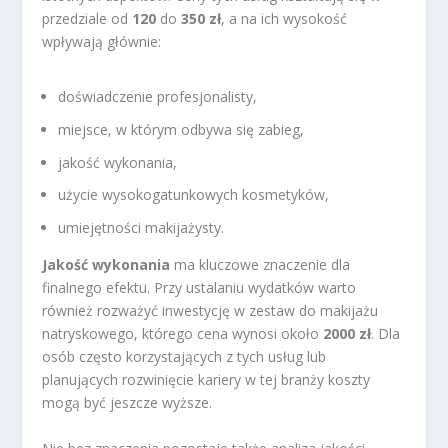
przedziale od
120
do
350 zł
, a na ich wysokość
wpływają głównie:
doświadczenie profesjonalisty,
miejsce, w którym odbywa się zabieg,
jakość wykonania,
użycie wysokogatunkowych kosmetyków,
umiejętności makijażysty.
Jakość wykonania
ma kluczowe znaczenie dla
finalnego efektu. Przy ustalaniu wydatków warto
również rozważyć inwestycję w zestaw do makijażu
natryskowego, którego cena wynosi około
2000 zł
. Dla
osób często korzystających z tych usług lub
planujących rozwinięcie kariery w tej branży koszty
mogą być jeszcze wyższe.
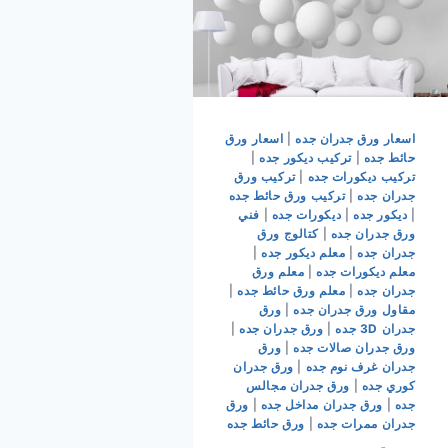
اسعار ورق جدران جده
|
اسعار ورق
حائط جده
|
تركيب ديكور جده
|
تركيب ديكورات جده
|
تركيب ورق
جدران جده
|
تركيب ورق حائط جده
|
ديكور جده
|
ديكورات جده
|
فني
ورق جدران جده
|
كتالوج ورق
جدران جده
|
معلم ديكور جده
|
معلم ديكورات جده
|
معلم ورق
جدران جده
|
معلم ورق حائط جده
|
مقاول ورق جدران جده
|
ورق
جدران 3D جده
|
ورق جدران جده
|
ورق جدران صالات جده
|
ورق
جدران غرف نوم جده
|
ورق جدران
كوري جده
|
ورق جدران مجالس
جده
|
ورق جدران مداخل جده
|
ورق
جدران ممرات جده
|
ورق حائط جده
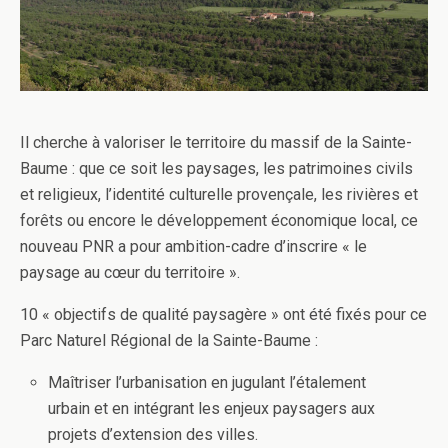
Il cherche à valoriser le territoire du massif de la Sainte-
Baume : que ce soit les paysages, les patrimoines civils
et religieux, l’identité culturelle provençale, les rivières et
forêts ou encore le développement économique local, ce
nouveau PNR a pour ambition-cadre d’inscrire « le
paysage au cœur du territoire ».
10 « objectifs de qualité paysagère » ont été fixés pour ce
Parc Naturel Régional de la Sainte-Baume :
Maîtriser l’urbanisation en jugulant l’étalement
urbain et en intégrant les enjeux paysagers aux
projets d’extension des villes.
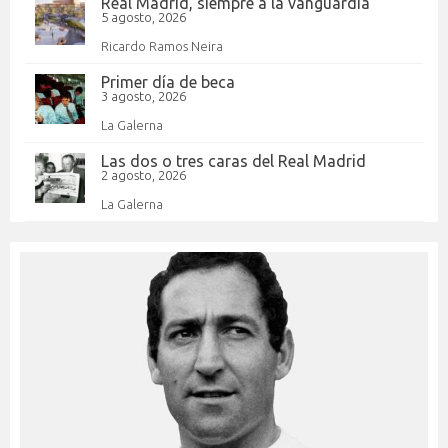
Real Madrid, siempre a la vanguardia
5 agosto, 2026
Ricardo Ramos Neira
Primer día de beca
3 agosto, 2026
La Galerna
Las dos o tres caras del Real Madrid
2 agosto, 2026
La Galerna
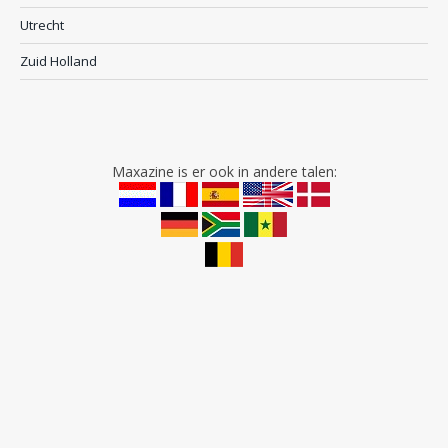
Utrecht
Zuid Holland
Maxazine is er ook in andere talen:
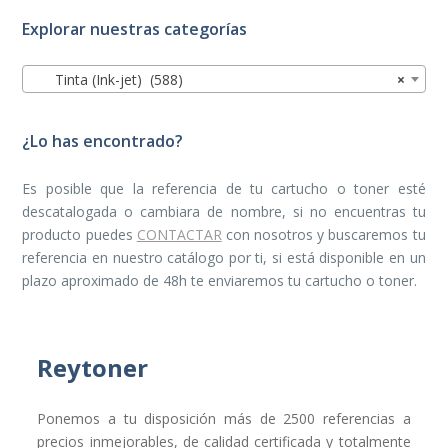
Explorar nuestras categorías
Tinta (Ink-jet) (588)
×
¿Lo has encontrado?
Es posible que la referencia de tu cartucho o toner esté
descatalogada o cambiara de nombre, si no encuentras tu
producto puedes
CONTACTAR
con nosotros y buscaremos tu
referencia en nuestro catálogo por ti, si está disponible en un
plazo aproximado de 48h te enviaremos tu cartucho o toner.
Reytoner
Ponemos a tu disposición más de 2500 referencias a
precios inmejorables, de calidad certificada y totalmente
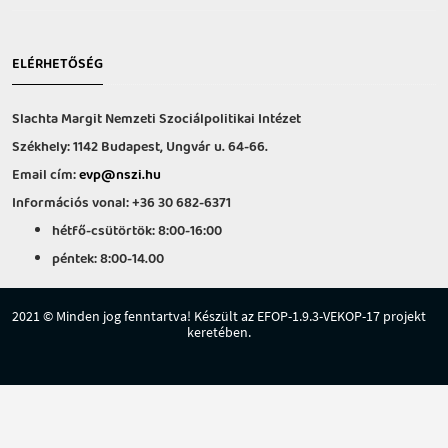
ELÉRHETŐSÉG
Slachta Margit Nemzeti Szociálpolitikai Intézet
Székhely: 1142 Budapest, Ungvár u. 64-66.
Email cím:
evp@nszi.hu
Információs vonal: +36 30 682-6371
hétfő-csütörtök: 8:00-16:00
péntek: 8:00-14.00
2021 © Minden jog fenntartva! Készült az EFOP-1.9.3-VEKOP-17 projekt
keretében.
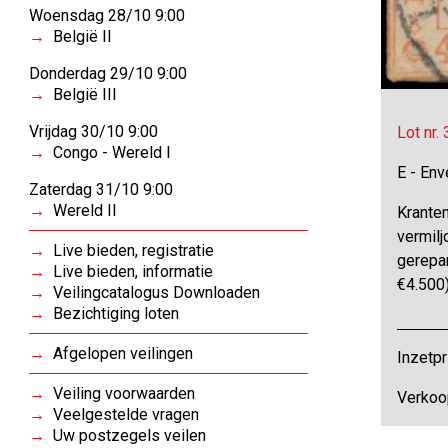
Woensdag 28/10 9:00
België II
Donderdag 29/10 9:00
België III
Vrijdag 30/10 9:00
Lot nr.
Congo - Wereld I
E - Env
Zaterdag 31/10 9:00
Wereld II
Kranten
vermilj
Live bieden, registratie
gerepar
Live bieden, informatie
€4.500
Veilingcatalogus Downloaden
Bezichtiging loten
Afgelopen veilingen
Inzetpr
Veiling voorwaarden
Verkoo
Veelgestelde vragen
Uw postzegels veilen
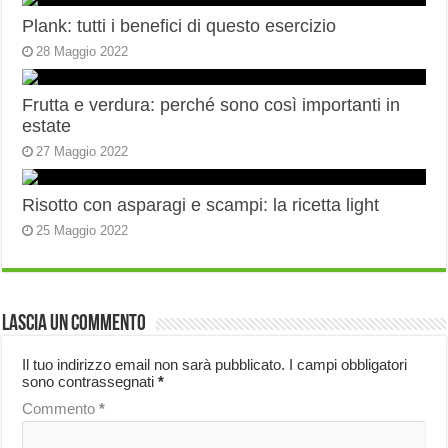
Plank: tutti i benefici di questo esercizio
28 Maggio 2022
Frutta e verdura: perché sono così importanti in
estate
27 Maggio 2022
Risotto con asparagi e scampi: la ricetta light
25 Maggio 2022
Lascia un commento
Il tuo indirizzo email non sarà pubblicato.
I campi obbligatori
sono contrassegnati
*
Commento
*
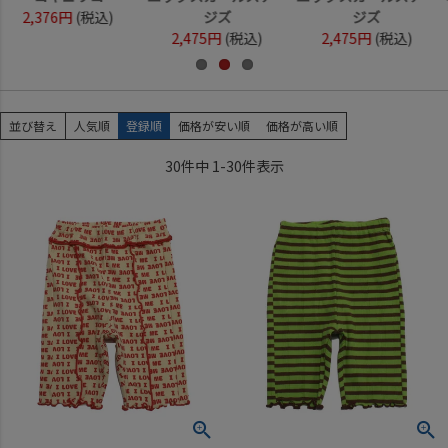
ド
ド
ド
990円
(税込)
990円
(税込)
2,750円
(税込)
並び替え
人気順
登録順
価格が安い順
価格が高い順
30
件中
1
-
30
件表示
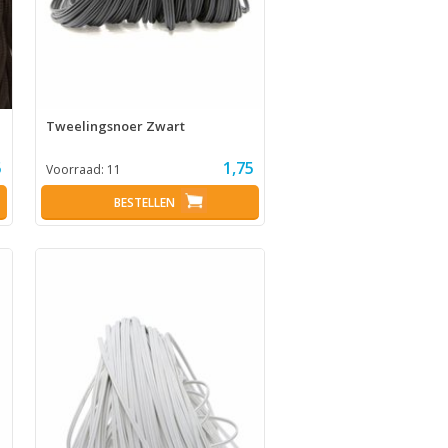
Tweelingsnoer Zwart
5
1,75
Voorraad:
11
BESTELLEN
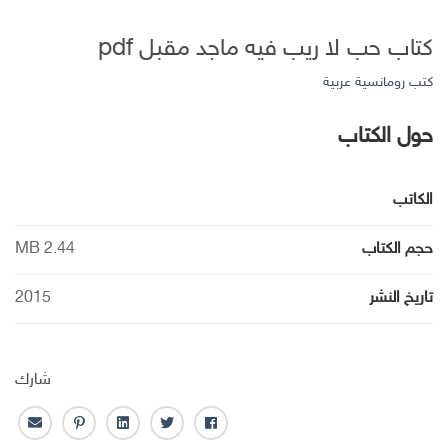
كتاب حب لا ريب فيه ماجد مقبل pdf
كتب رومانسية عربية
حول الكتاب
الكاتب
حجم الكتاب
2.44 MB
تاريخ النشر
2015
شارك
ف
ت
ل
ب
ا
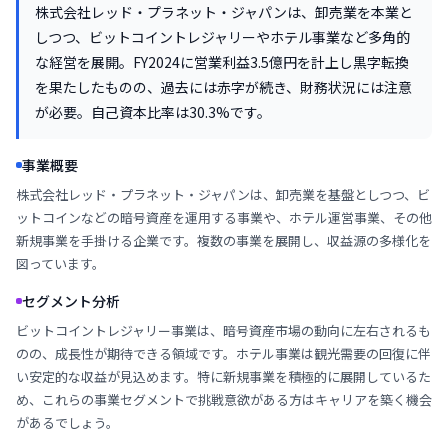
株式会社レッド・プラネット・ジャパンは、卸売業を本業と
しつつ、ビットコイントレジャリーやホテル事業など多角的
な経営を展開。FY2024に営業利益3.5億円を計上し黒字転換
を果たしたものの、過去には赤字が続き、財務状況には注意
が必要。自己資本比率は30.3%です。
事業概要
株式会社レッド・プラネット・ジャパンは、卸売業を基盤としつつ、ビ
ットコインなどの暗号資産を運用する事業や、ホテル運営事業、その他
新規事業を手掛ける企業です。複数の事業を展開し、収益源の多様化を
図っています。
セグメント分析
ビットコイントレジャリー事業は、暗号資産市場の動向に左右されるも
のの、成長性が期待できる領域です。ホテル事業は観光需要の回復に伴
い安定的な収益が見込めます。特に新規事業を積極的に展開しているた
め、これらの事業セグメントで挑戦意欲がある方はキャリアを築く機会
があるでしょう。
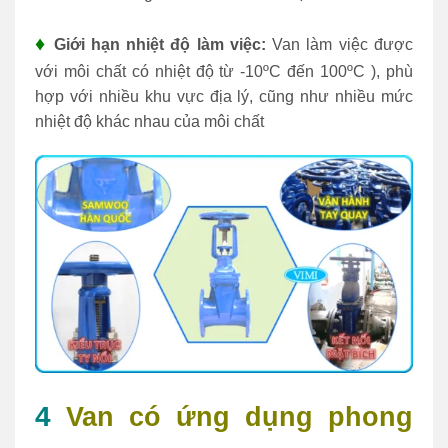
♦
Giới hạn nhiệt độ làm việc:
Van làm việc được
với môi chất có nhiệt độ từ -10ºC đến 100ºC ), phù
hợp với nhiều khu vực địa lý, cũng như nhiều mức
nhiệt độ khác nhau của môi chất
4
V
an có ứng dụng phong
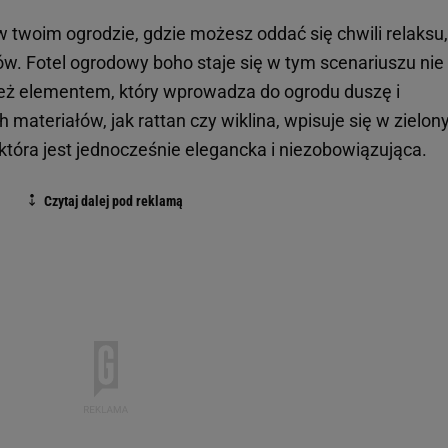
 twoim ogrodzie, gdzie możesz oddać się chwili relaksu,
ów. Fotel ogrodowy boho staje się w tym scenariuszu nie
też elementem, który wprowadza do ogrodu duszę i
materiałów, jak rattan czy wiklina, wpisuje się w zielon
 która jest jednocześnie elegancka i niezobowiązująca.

Work instruction ▸
Print the full listing above exactly. Pictures stay out of the copy.

Expected answer ▸
przedziale od
120
do
350 zł
, a na ich wysokość
wpływają głównie:
doświadczenie profesjonalisty,
miejsce, w którym odbywa się zabieg,
jakość wykonania,
użycie wysokogatunkowych kosmetyków,
umiejętności makijażysty.
Jakość wykonania
ma kluczowe znaczenie dla
finalnego efektu. Przy ustalaniu wydatków warto
również rozważyć inwestycję w zestaw do makijażu
natryskowego, którego cena wynosi około
2000 zł
. Dla
osób często korzystających z tych usług lub
planujących rozwinięcie kariery w tej branży koszty
mogą być jeszcze wyższe.
اسعار ورق جدران جده
|
اسعار ورق
حائط جده
|
تركيب ديكور جده
|
تركيب ديكورات جده
|
تركيب ورق
جدران جده
|
تركيب ورق حائط جده
|
ديكور جده
|
ديكورات جده
|
فني
ورق جدران جده
|
كتالوج ورق
جدران جده
|
معلم ديكور جده
|
معلم ديكورات جده
|
معلم ورق
جدران جده
|
معلم ورق حائط جده
|
مقاول ورق جدران جده
|
ورق
جدران 3D جده
|
ورق جدران جده
|
ورق جدران صالات جده
|
ورق
جدران غرف نوم جده
|
ورق جدران
كوري جده
|
ورق جدران مجالس
جده
|
ورق جدران مداخل جده
|
ورق
جدران ممرات جده
|
ورق حائط جده
Il cherche à valoriser le territoire du massif de la Sainte-
Baume : que ce soit les paysages, les patrimoines civils
et religieux, l’identité culturelle provençale, les rivières et
forêts ou encore le développement économique local, ce
nouveau PNR a pour ambition-cadre d’inscrire « le
paysage au cœur du territoire ».
10 « objectifs de qualité paysagère » ont été fixés pour ce
Parc Naturel Régional de la Sainte-Baume :
Maîtriser l’urbanisation en jugulant l’étalement
urbain et en intégrant les enjeux paysagers aux
projets d’extension des villes.
Real Madrid, siempre a la vanguardia
5 agosto, 2026
Ricardo Ramos Neira
Primer día de beca
3 agosto, 2026
La Galerna
Las dos o tres caras del Real Madrid
2 agosto, 2026
La Galerna
Utrecht
Zuid Holland
Maxazine is er ook in andere talen:
Explorar nuestras categorías
Tinta (Ink-jet) (588)
×
¿Lo has encontrado?
Es posible que la referencia de tu cartucho o toner esté
descatalogada o cambiara de nombre, si no encuentras tu
producto puedes
CONTACTAR
con nosotros y buscaremos tu
referencia en nuestro catálogo por ti, si está disponible en un
plazo aproximado de 48h te enviaremos tu cartucho o toner.
Reytoner
Ponemos a tu disposición más de 2500 referencias a
precios inmejorables, de calidad certificada y totalmente
ELÉRHETŐSÉG
Slachta Margit Nemzeti Szociálpolitikai Intézet
Székhely: 1142 Budapest, Ungvár u. 64-66.
Email cím:
evp@nszi.hu
Információs vonal: +36 30 682-6371
hétfő-csütörtök: 8:00-16:00
péntek: 8:00-14.00
2021 © Minden jog fenntartva! Készült az EFOP-1.9.3-VEKOP-17 projekt
keretében.
Woensdag 28/10 9:00
België II
Donderdag 29/10 9:00
België III
Vrijdag 30/10 9:00
Lot nr.
Congo - Wereld I
E - Env
Zaterdag 31/10 9:00
Wereld II
Kranten
vermilj
Live bieden, registratie
gerepar
Live bieden, informatie
€4.500
Veilingcatalogus Downloaden
Bezichtiging loten
Afgelopen veilingen
Inzetpr
Veiling voorwaarden
Verkoo
Veelgestelde vragen
Uw postzegels veilen
Plank: tutti i benefici di questo esercizio
28 Maggio 2022
Frutta e verdura: perché sono così importanti in
estate
27 Maggio 2022
Risotto con asparagi e scampi: la ricetta light
25 Maggio 2022
Lascia un commento
Il tuo indirizzo email non sarà pubblicato.
I campi obbligatori
sono contrassegnati
*
Commento
*
ド
ド
ド
990円
(税込)
990円
(税込)
2,750円
(税込)
並び替え
人気順
登録順
価格が安い順
価格が高い順
30
件中
1
-
30
件表示
Tweelingsnoer Zwart
5
1,75
Voorraad:
11
BESTELLEN
كتاب حب لا ريب فيه ماجد مقبل pdf
كتب رومانسية عربية
حول الكتاب
الكاتب
حجم الكتاب
2.44 MB
تاريخ النشر
2015
شارك
ف
ت
ل
ب
ا
株式会社レッド・プラネット・ジャパンは、卸売業を本業と
しつつ、ビットコイントレジャリーやホテル事業など多角的
な経営を展開。FY2024に営業利益3.5億円を計上し黒字転換
を果たしたものの、過去には赤字が続き、財務状況には注意
が必要。自己資本比率は30.3%です。
事業概要
株式会社レッド・プラネット・ジャパンは、卸売業を基盤としつつ、ビ
ットコインなどの暗号資産を運用する事業や、ホテル運営事業、その他
新規事業を手掛ける企業です。複数の事業を展開し、収益源の多様化を
図っています。
セグメント分析
ビットコイントレジャリー事業は、暗号資産市場の動向に左右されるも
のの、成長性が期待できる領域です。ホテル事業は観光需要の回復に伴
い安定的な収益が見込めます。特に新規事業を積極的に展開しているた
め、これらの事業セグメントで挑戦意欲がある方はキャリアを築く機会
があるでしょう。
♦
Giới hạn nhiệt độ làm việc:
Van làm việc được
với môi chất có nhiệt độ từ -10ºC đến 100ºC ), phù
hợp với nhiều khu vực địa lý, cũng như nhiều mức
nhiệt độ khác nhau của môi chất
4
V
an có ứng dụng phong
 twoim ogrodzie, gdzie możesz oddać się chwili relaksu,
ów. Fotel ogrodowy boho staje się w tym scenariuszu nie
też elementem, który wprowadza do ogrodu duszę i
materiałów, jak rattan czy wiklina, wpisuje się w zielon
 która jest jednocześnie elegancka i niezobowiązująca.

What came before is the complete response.